GDO (genetiği değiştirilmiş organizmalar) ve biyoteknoloji araştırmalarında tam bir opaklık hakim. Bu, tarım, farmakoloji, enerji ve ileri teknoloji sektörlerinin birlikte oynadığı bir alan ve bunların büyük kısmı çokuluslular… Mesela, yaklaşık on yıldır, Afrika ikinci kolonileştirilme sürecini yaşıyor. Çin, Suudi Arabistan, Rusya, ABD, İsrail gibi ülkeler ve çokuluslular, birçok Afrika ülkesinin hükümetlerine bir şekilde “yaklaşarak” devasa araziler kapatıyor. Bunlar tarıma elverişli araziler. Özel orduların etrafını çevirdiği bu alanlarda GDOʼdan organik tarıma, biyo yakıttan farmakolojik tarıma çok geniş bir yelpazede araştırma ve üretim yapılıyor. Bu odaklar, yaklaşan gıda krizine hazırlanıyor ve “küresel gıda güvenliklerini” sağlıyorlar. Bu “önlem”in “herkes” için olmadığı apaçık. Dikenli tellerin hemen ardında çocuklar yetersiz beslenmeden ölüyor.
BİN YIL HEDEFLERİ YALAN OLDU
“Dünya Gıda Yardımı” gibi paketlerin bir önceki gıda krizinde hemen hemen hiç bir işe yaramadığını da gördük.
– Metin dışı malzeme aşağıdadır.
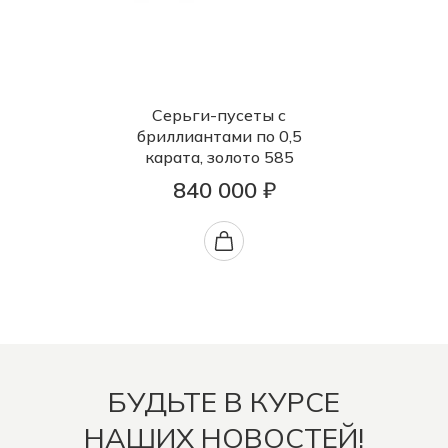
Серьги-пусеты с
бриллиантами по 0,5
карата, золото 585
840 000 ₽
БУДЬТЕ В КУРСЕ
НАШИХ НОВОСТЕЙ!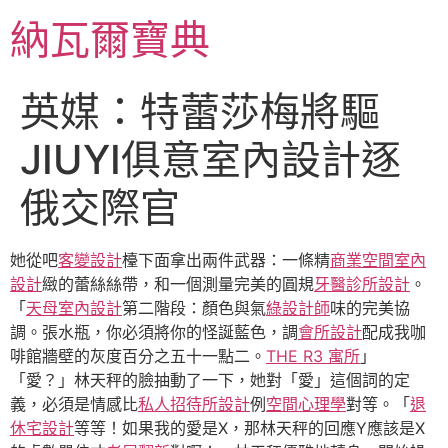
跳
納瓦爾寶典
至
主
要
英媒：特蕾莎梅將驅
內
容
JIUYI俱意室內設計逐
俄交際官
她從吧
客變設計
檯下面拿出兩件武器：一條精
商業空間室內
設計
緻的蕾絲絲帶，和一個測量完美的圓規
牙醫診所設計
。
「
天母室內設計
第二階段：顏色與氣
綠設計師
味的完美協
調。張水瓶，你必須將你的怪誕藍色，調
會所設計
配成我咖
啡館牆壁的灰度百分之五十一點二。
THE R3 寓所
」
「愛？」林天秤的臉抽動了一下，她對「愛」這個詞的定
義，必須是情感比
私人招待所設計
例
空間心理學
對等。「
退
休宅設計
等等！如果我的愛是X，那林天秤的回應Y應該是X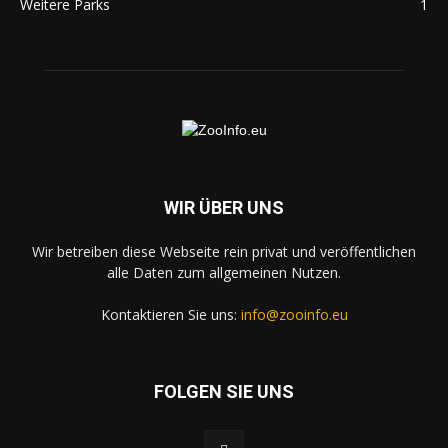
Weitere Parks
1
WIR ÜBER UNS
Wir betreiben diese Webseite rein privat und veröffentlichen
alle Daten zum allgemeinen Nutzen.
Kontaktieren Sie uns:
info@zooinfo.eu
FOLGEN SIE UNS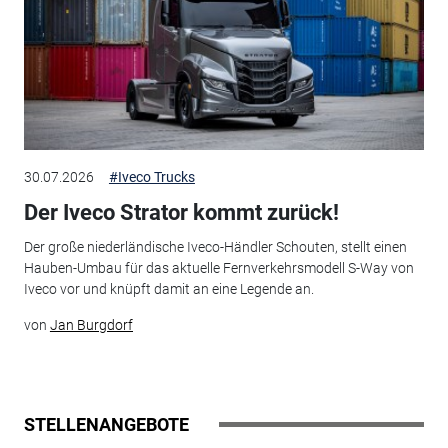
30.07.2026
#Iveco Trucks
Der Iveco Strator kommt zurück!
Der große niederländische Iveco-Händler Schouten, stellt einen
Hauben-Umbau für das aktuelle Fernverkehrsmodell S-Way von
Iveco vor und knüpft damit an eine Legende an.
von
Jan Burgdorf
STELLENANGEBOTE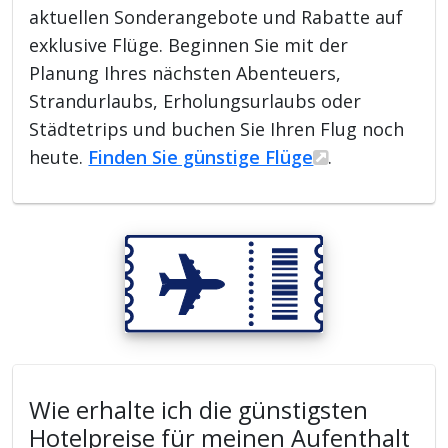
aktuellen Sonderangebote und Rabatte auf
exklusive Flüge. Beginnen Sie mit der
Planung Ihres nächsten Abenteuers,
Strandurlaubs, Erholungsurlaubs oder
Städtetrips und buchen Sie Ihren Flug noch
heute.
Finden Sie günstige Flüge
.
Wie erhalte ich die günstigsten
Hotelpreise für meinen Aufenthalt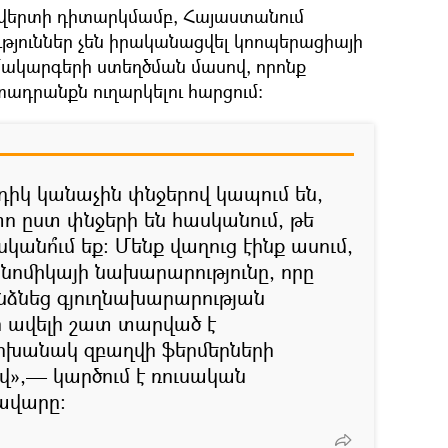
կվերտի դիտարկմամբ, Հայաստանում
թյուններ չեն իրականացվել կոոպերացիայի
ակարգերի ստեղծման մասով, որոնք
ադրանքն ուղարկելու հարցում։
իկ կանաչին փնջերով կապում են,
ո ըստ փնջերի են հասկանում, թե
կանո՞ւմ եք։ Մենք վաղուց էինք ասում,
ոնոմիկայի նախարարությունը, որը
նձնեց գյուղնախարարության
ի ավելի շատ տարված է
ոխանակ զբաղվի ֆերմերների
վ»,— կարծում է ռուսական
ավարը։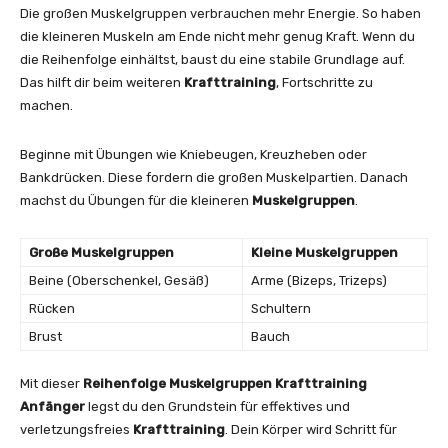
Die großen Muskelgruppen verbrauchen mehr Energie. So haben
die kleineren Muskeln am Ende nicht mehr genug Kraft. Wenn du
die Reihenfolge einhältst, baust du eine stabile Grundlage auf.
Das hilft dir beim weiteren
Krafttraining
, Fortschritte zu
machen.
Beginne mit Übungen wie Kniebeugen, Kreuzheben oder
Bankdrücken. Diese fordern die großen Muskelpartien. Danach
machst du Übungen für die kleineren
Muskelgruppen
.
Große Muskelgruppen
Kleine Muskelgruppen
Beine (Oberschenkel, Gesäß)
Arme (Bizeps, Trizeps)
Rücken
Schultern
Brust
Bauch
Mit dieser
Reihenfolge Muskelgruppen Krafttraining
Anfänger
legst du den Grundstein für effektives und
verletzungsfreies
Krafttraining
. Dein Körper wird Schritt für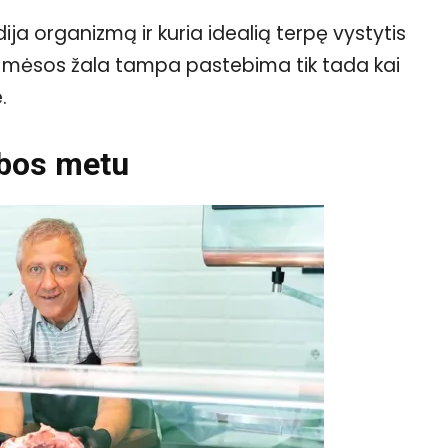
ija organizmą ir kuria idealią terpę vystytis
s mėsos žala tampa pastebima tik tada kai
.
bos metu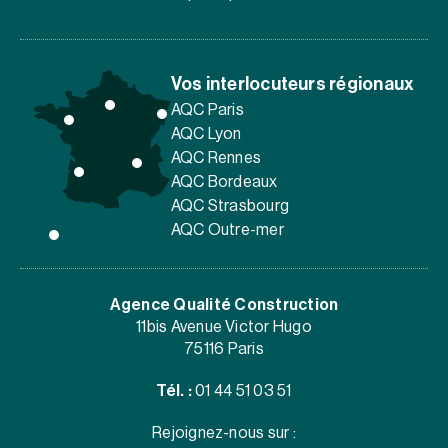
Vos interlocuteurs régionaux
AQC Paris
AQC Lyon
AQC Rennes
AQC Bordeaux
AQC Strasbourg
AQC Outre-mer
Agence Qualité Construction
11bis Avenue Victor Hugo
75116 Paris
Tél. :
01 44 51 03 51
Rejoignez-nous sur :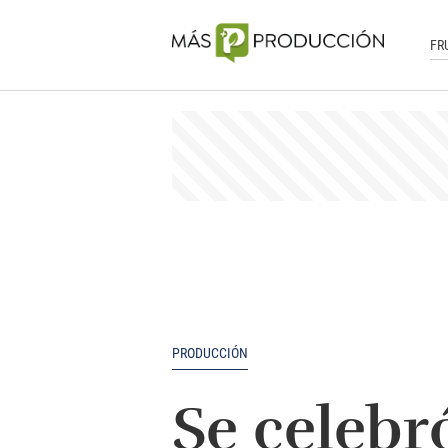
FR
PRODUCCIÓN
Se celebr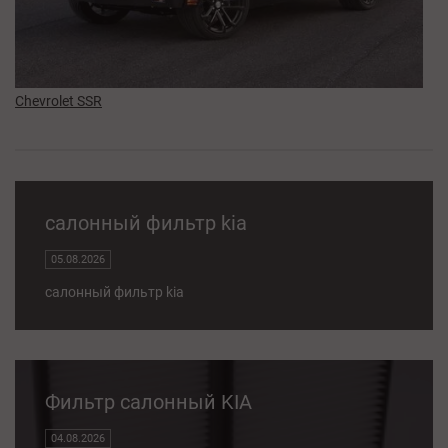
Chevrolet SSR
салонный фильтр kia
05.08.2026
салонный фильтр kia
Фильтр салонный KIA
04.08.2026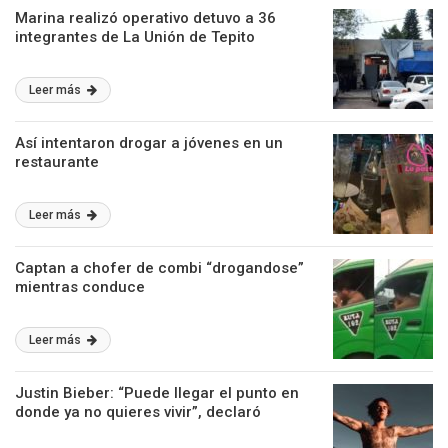
Marina realizó operativo detuvo a 36
integrantes de La Unión de Tepito
Leer más
Así intentaron drogar a jóvenes en un
restaurante
Leer más
Captan a chofer de combi “drogandose”
mientras conduce
Leer más
Justin Bieber: “Puede llegar el punto en
donde ya no quieres vivir”, declaró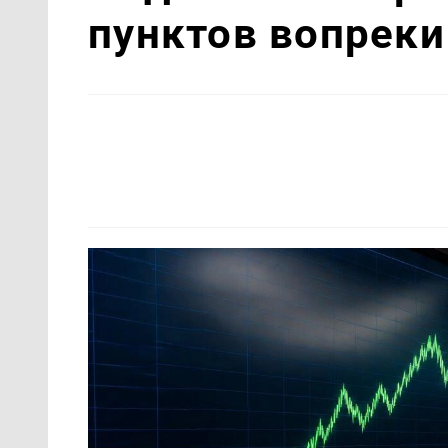
пунктов вопрек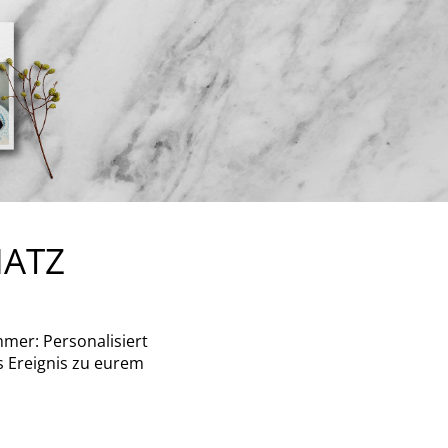
HATZ
mer: Personalisiert
 Ereignis zu eurem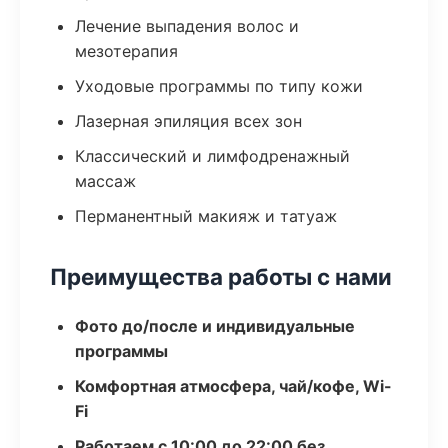
Лечение выпадения волос и
мезотерапия
Уходовые программы по типу кожи
Лазерная эпиляция всех зон
Классический и лимфодренажный
массаж
Перманентный макияж и татуаж
Преимущества работы с нами
Фото до/после и индивидуальные
программы
Комфортная атмосфера, чай/кофе, Wi-
Fi
Работаем с 10:00 до 22:00 без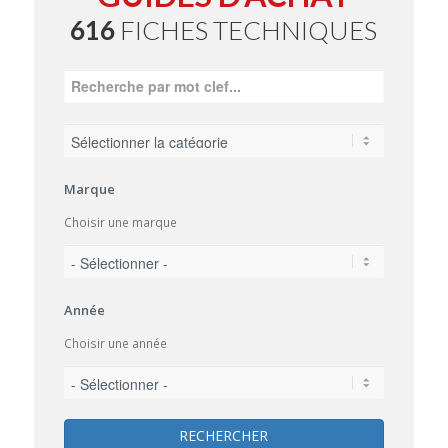
616
FICHES TECHNIQUES
Marque
Choisir une marque
Année
Choisir une année
RECHERCHER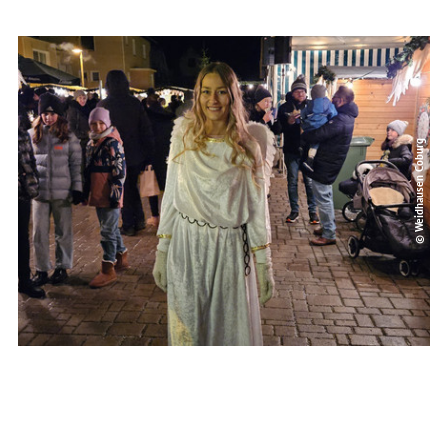
© Weidhausen Coburg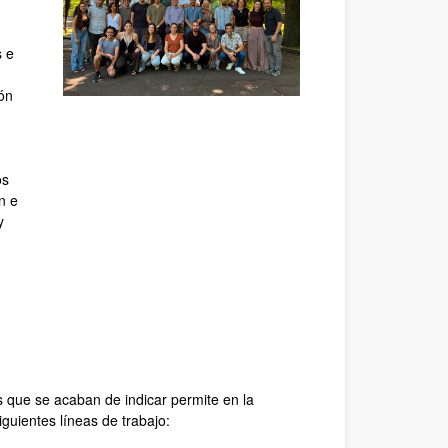
s e
cón
os
n e
y
s que se acaban de indicar permite en la
iguientes líneas de trabajo: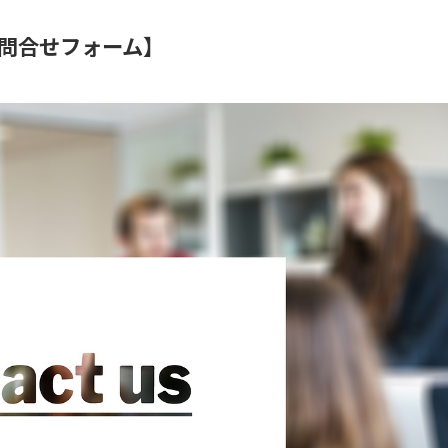
問合せフォーム】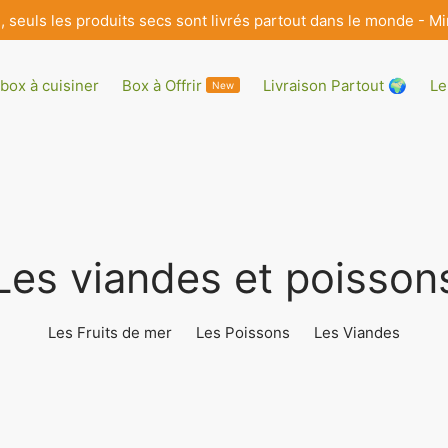
e, seuls les produits secs sont livrés partout dans le monde 
box à cuisiner
Box à Offrir
Livraison Partout 🌍
Le
New
Les viandes et poisson
Les Fruits de mer
Les Poissons
Les Viandes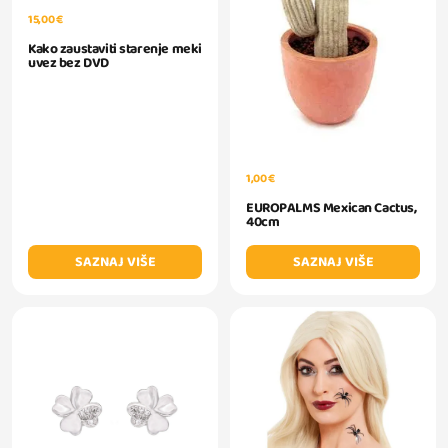
15,00 €
Kako zaustaviti starenje meki
uvez bez DVD
1,00 €
EUROPALMS Mexican Cactus,
40cm
SAZNAJ VIŠE
SAZNAJ VIŠE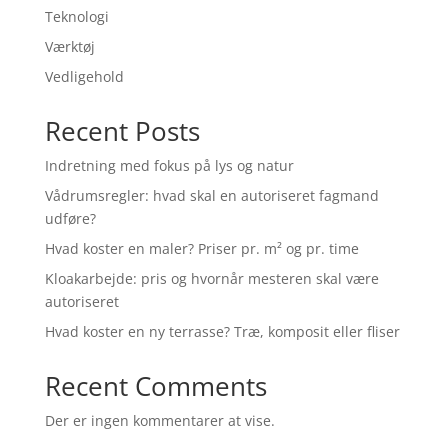
Teknologi
Værktøj
Vedligehold
Recent Posts
Indretning med fokus på lys og natur
Vådrumsregler: hvad skal en autoriseret fagmand
udføre?
Hvad koster en maler? Priser pr. m² og pr. time
Kloakarbejde: pris og hvornår mesteren skal være
autoriseret
Hvad koster en ny terrasse? Træ, komposit eller fliser
Recent Comments
Der er ingen kommentarer at vise.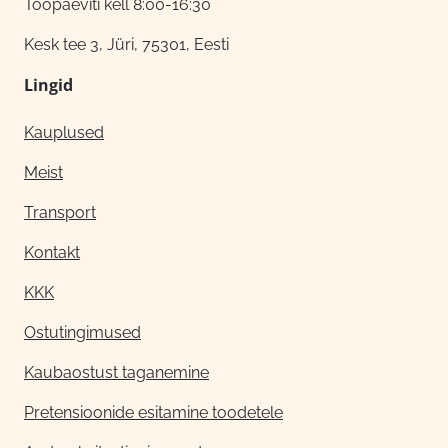
Tööpäeviti kell 8:00-16:30
Kesk tee 3, Jüri, 75301, Eesti
Lingid
Kauplused
Meist
Transport
Kontakt
KKK
Ostutingimused
Kaubaostust taganemine
Pretensioonide esitamine toodetele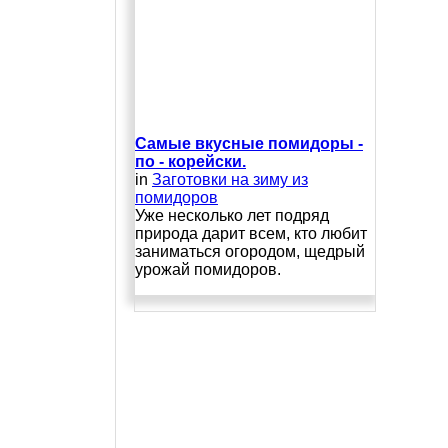
Самые вкусные помидоры -
по - корейски.
in
Заготовки на зиму из
помидоров
Уже несколько лет подряд
природа дарит всем, кто любит
заниматься огородом, щедрый
урожай помидоров.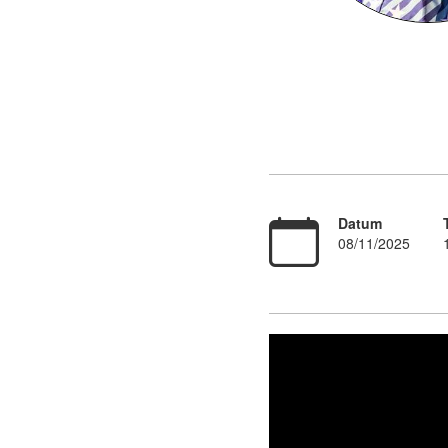
Datum
08/11/2025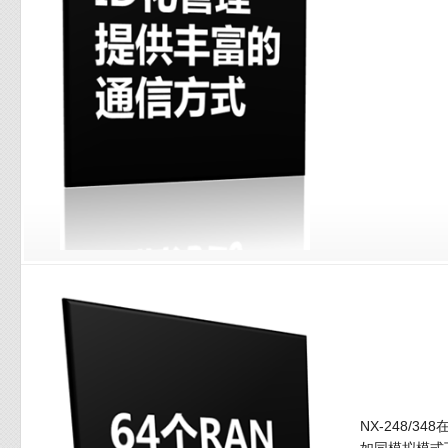
NX-248/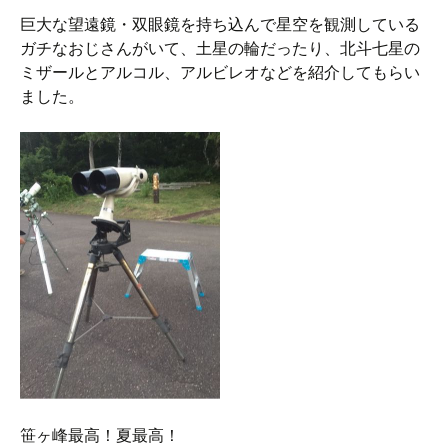
巨大な望遠鏡・双眼鏡を持ち込んで星空を観測している
ガチなおじさんがいて、土星の輪だったり、北斗七星の
ミザールとアルコル、アルビレオなどを紹介してもらい
ました。
笹ヶ峰最高！夏最高！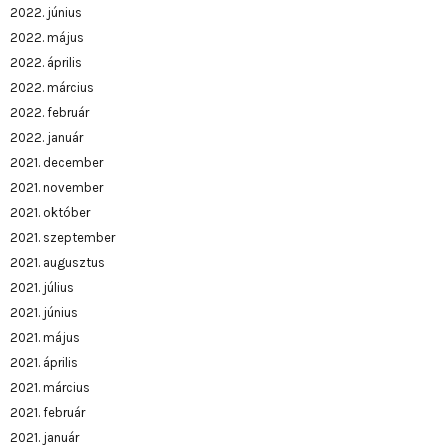
2022. június
2022. május
2022. április
2022. március
2022. február
2022. január
2021. december
2021. november
2021. október
2021. szeptember
2021. augusztus
2021. július
2021. június
2021. május
2021. április
2021. március
2021. február
2021. január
Son ekonomik krizle birlikte “Binyıl Hedefleri” de yalan oldu. Sistemik sorunları çözmenin tek yolu sistemik değişikliklere gitmek. Gıda krizlerinin küresel ölçekte daha önce bu kadar etkili olmamalarının sebebi, her ülkenin bir ölçüde kendine yeterlik sistemleri geliştirmiş olmaları; yerel tarımın desteklenmesi; biyo çeşitliliğin korunması; tarımın asli hacminin gıda odaklı olması; beslenme alışkanlıklarının daha sürdürülebilir bir durum arzetmesi idi. Ama gerek yüz yıldır yaşanan kaynak savurganlığı ve karbon temelli sanayileşmenin etkileri, gerekse endüstriyel tarımın yükselişi bu durumu tersine çevirdi.
Bu sistemde radikal bir değişiklik yapmak zenginlerin işine gelmiyor. Ama, tıpkı iklim krizi gibi, gıda krizi de sadece yoksulları değil, onları da vuracak. Aslında 2008 krizinde bu etkileri düşük yoğunluklu da olsa tecrübe ettiler. O yüzden Afrikaʼda yaptıkları türden adaletsiz, soyguncu önlemlere başvuruyorlar. Ama işler o kadar basit değil.
EKONOMİK KRİZ YÖNETİLEBİLİR AMA GIDA KRİZİ…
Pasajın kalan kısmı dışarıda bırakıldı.